Tim McMichael

Navigating the world of high availability...and occasionally sticking my head in the cloud...

MSExchangeRepl 2147 / MSExchangeRepl 2104 / MSExchangeRepl 2127 occurring on Windows 2008 or Windows 2008 R2 with Exchange 2007 Cluster Continuous Replication (CCR)

MSExchangeRepl 2147 / MSExchangeRepl 2104 / MSExchangeRepl 2127 occurring on Windows 2008 or Windows 2008 R2 with Exchange 2007 Cluster Continuous Replication (CCR)

  • Comments 11
  • Likes

When Exchange 2007 CCR is installed on Windows 2008 or Windows 2008 R2 the following error may be noted in the application log of the passive node:

Log Name: Application
Source: MSExchangeRepl
Event ID: 2104
Task Category: Service
Level: Error
Keywords: Classic
User: N/A
Computer: MACHINE
Description:
Log file action LogCopy failed for storage group EXCLUST01\SG2. Reason:
CreateFile(
\\Server\StorageGroupGUID$\LogFile.log) = 2

If the CCR cluster is not utilizing continuous replication host names the following event series may also be noted:

Event ID : 2147
Raw Event ID : 2147
Source : MSExchangeRepl
Type : Error
Machine : SERVER
Message : There was a problem with 'ActiveNode', which is an alternate name for 'ActiveNode'. The list of aliases is now 'ActiveNode', and the alias 'was' removed from the list. The specific problem is 'CreateFile(
\\ActiveNode\StorageGroupGuid$\LogFile.log) = 2'.

ID:       2127
Level:    Information
Provider: MSExchangeRepl
Machine:  SERVER
Message:  The system has detected a change in the available replication networks.  The system is now using network 'ActiveNode' instead of network 'ActiveNode' for log copying from node ActiveNode.

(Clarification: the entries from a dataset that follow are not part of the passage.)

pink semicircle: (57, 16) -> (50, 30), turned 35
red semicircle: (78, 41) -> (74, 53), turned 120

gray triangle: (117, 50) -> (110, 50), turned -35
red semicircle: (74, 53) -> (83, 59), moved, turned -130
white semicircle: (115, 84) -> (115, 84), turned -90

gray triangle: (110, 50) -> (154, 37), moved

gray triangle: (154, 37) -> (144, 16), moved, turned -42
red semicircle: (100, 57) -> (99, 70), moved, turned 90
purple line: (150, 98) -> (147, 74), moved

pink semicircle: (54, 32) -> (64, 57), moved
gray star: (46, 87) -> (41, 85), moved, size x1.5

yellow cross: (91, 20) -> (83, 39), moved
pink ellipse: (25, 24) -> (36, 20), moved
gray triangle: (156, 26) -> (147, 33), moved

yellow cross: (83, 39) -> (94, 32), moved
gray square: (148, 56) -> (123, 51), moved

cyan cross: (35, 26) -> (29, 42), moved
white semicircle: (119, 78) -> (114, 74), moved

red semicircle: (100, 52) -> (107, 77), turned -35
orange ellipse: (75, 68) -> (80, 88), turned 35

In this situation if the solution is aggressively monitored you may not that replication is temporarily failed and then resumes automatically as healthy.  This occurs due to a temporary pause in replication when the error condition is detected, while the replication service attempts to find other replication paths, and then automatically re-attempts the same copy operation.

If the CCR cluster is utilizing continuous replication host names the following event series may also be noted:

Event ID : 2147
Raw Event ID : 2147
Source : MSExchangeRepl
Type : Error
Machine : SERVER
Message : There was a problem with ‘ReplicationHostName’, which is an alternate name for 'ActiveNode'. The list of aliases is now 'ActiveNode', and the alias 'was' removed from the list. The specific problem is 'CreateFile(
\\ReplicationHostName\StorageGroupGUID$\LogFile.log) = 2'.

ID:       2127
Level:    Information
Provider: MSExchangeRepl
Machine:  SERVER
Message:  The system has detected a change in the available replication networks.  The system is now using network 'ActiveNode' instead of network ‘ReplicationHostName’ for log copying from node ActiveNode.

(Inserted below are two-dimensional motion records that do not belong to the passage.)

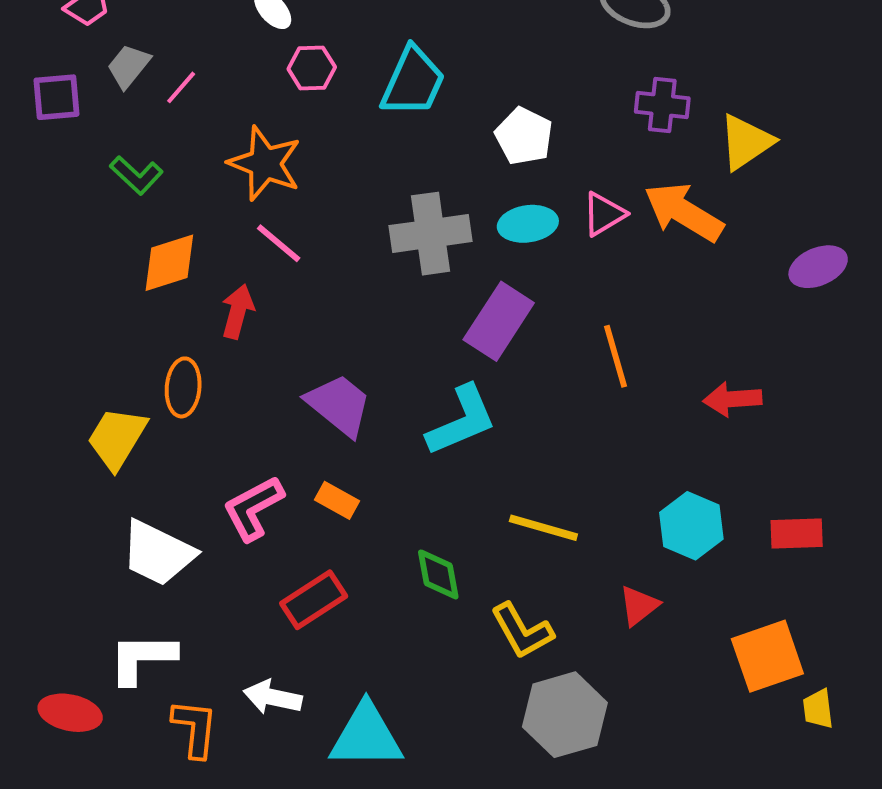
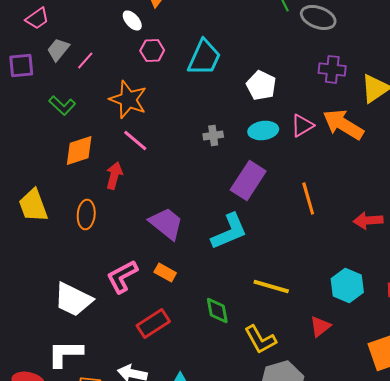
gray cross: (430, 234) -> (213, 135), size x0.5
yellow trapezoid: (117, 438) -> (33, 205), moved, turned -51

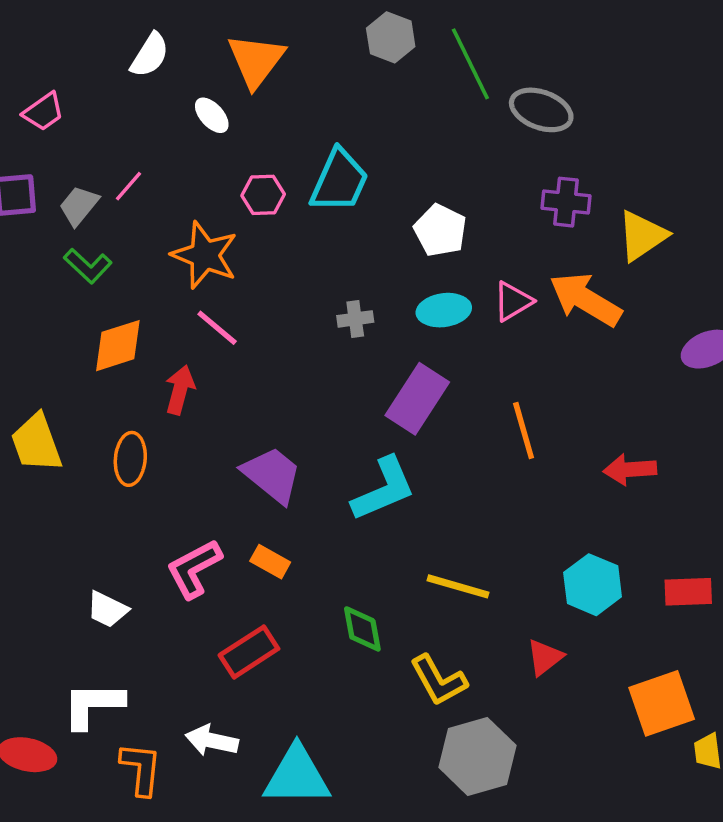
gray trapezoid: (58, 49) -> (79, 206), moved
pink hexagon: (152, 50) -> (263, 195), moved
white trapezoid: (73, 299) -> (107, 609), size x0.6

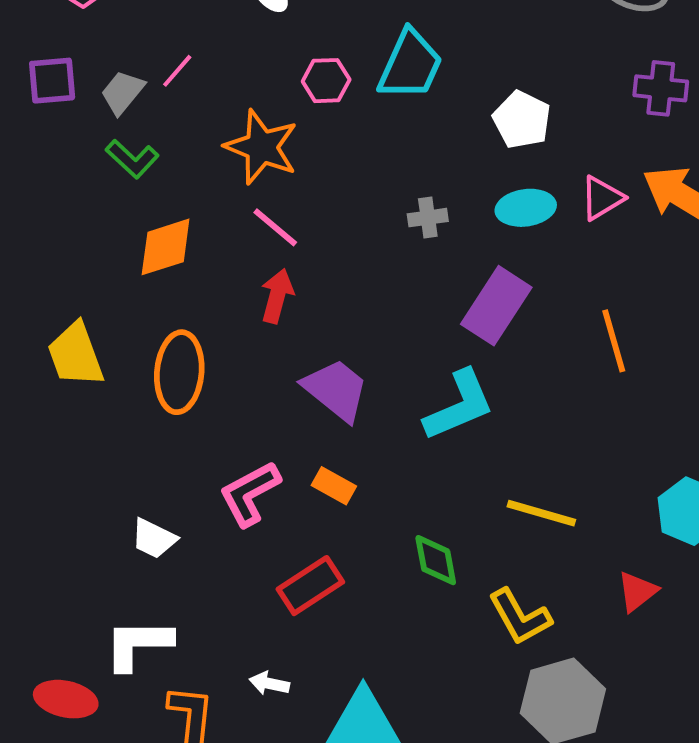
red arrow: (180, 390) -> (277, 296), moved
orange ellipse: (130, 459) -> (179, 372), size x1.4
white arrow: (212, 741) -> (269, 683), size x0.7

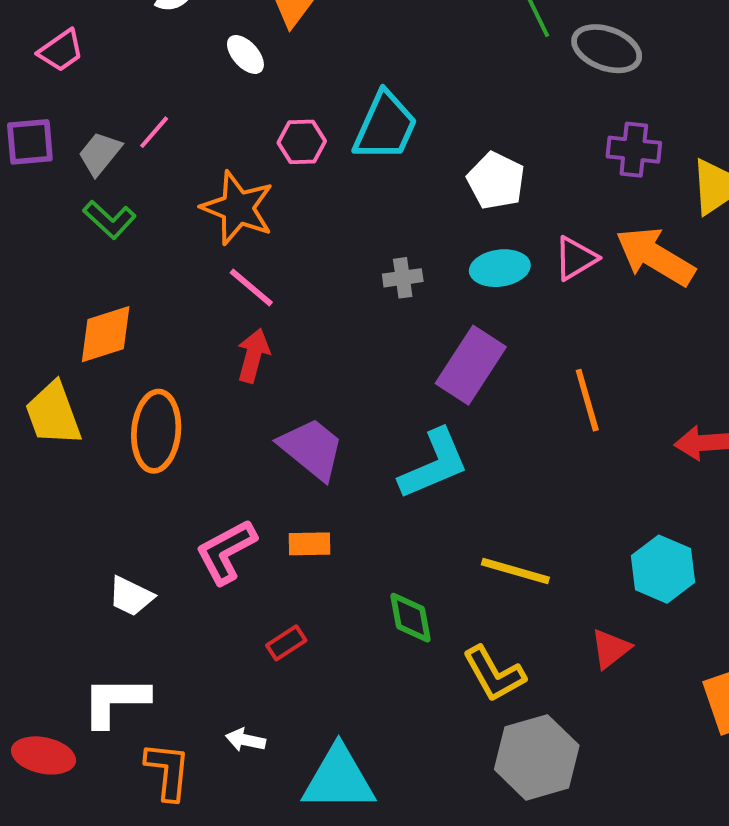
orange diamond: (166, 247) -> (106, 334), moved
orange rectangle: (334, 486) -> (310, 544), turned -30
red rectangle: (310, 586) -> (286, 643), size x0.6

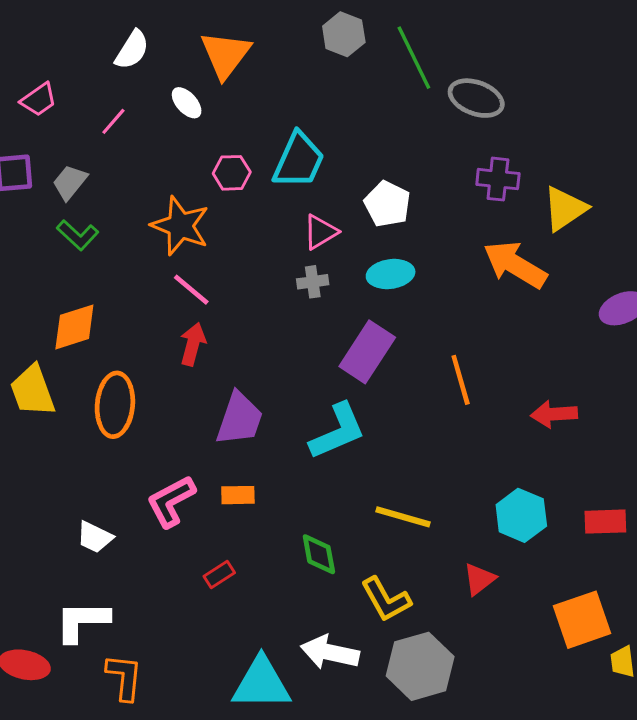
pink line: (154, 132) -> (113, 121), moved
pink triangle: (576, 258) -> (320, 232), moved
purple trapezoid: (311, 449) -> (240, 419), turned 70
white arrow: (245, 740) -> (330, 652), moved, size x1.8

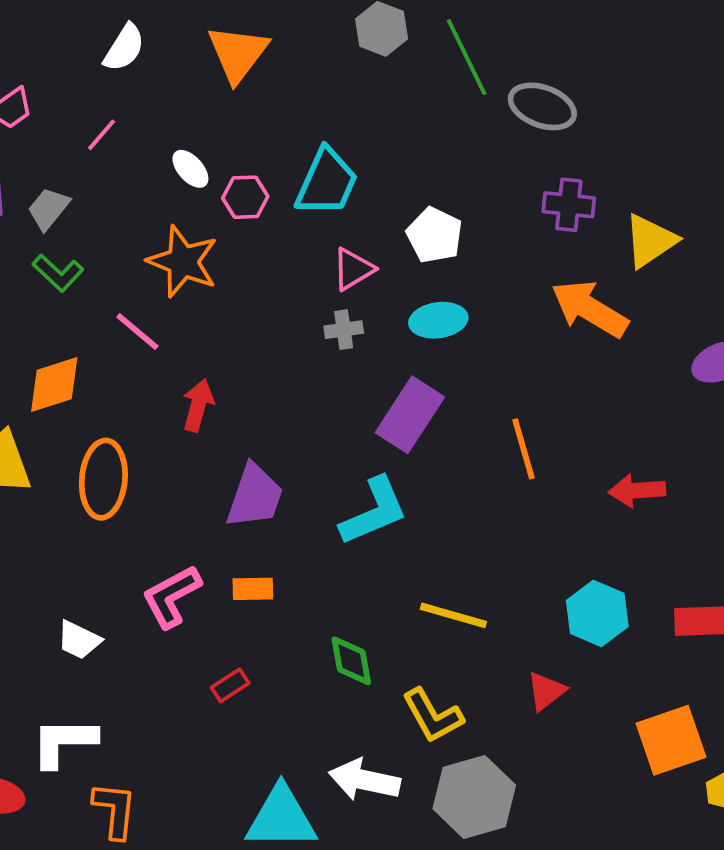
white ellipse: (187, 103) -> (190, 169), moved
pink line: (191, 290) -> (137, 332), moved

Error 2 is ERROR_FILE_NOT_FOUND

In this situation the error is detected on the replication host name.  The replication service will temporarily pause replication while other network paths are enumerated.  If other continuous replication host names are in use, the replication serivce will select an alternate replication host name and automatically resume log copying.  If the only path valid is the “public” path, the replication service will begin copying log files over the “public” network.  Eventually this error occurs on the public network, forcing network re-enumeration to occur and replication to automatically switch back to the replication network.  If the solution is aggressively monitored, the replication status may be failed during this switch but will automatically resume healthy.

In almost all incidences these errors are considered benign to the operation of the Exchange Server.

The replication service is extremely aggressive in its attempts to copy log files.  The replication service is always aware of the next log file in the series that requires copying to the passive node.  As part of normal processes the replication service may query multiple times for the presence of this file and make copy attempts.  These attempts may result in the replication service querying for a  log file that is not fully available.  Under Windows 2003 this was not necessarily an issue.  Windows 2008 introduces a component into SMBv2 that may cause this to be a problem.

SMBv2 introduces status caching into the LanManWorkstation service.  When an application requests information from a file share, the workstation service caches the response from the server hosting the share.  Subsequent requests for the same information are returned from cache rather than re-contacting the server hosting the share.  Eventually this cache will expire (in our case it expires by the time replication is failed / resumed <or> a switch between replication host names occur).  The replication service has received feedback that the log file in question should not be available for copy, attempts to copy it, and receives an older return status that the file is not ready (even though the file does exist on the source at the time the attempt is made).  In turn the replication service detects this as an error condition and takes action.

From a Windows 2008 / Windows 2008 R2 perspective this is by design.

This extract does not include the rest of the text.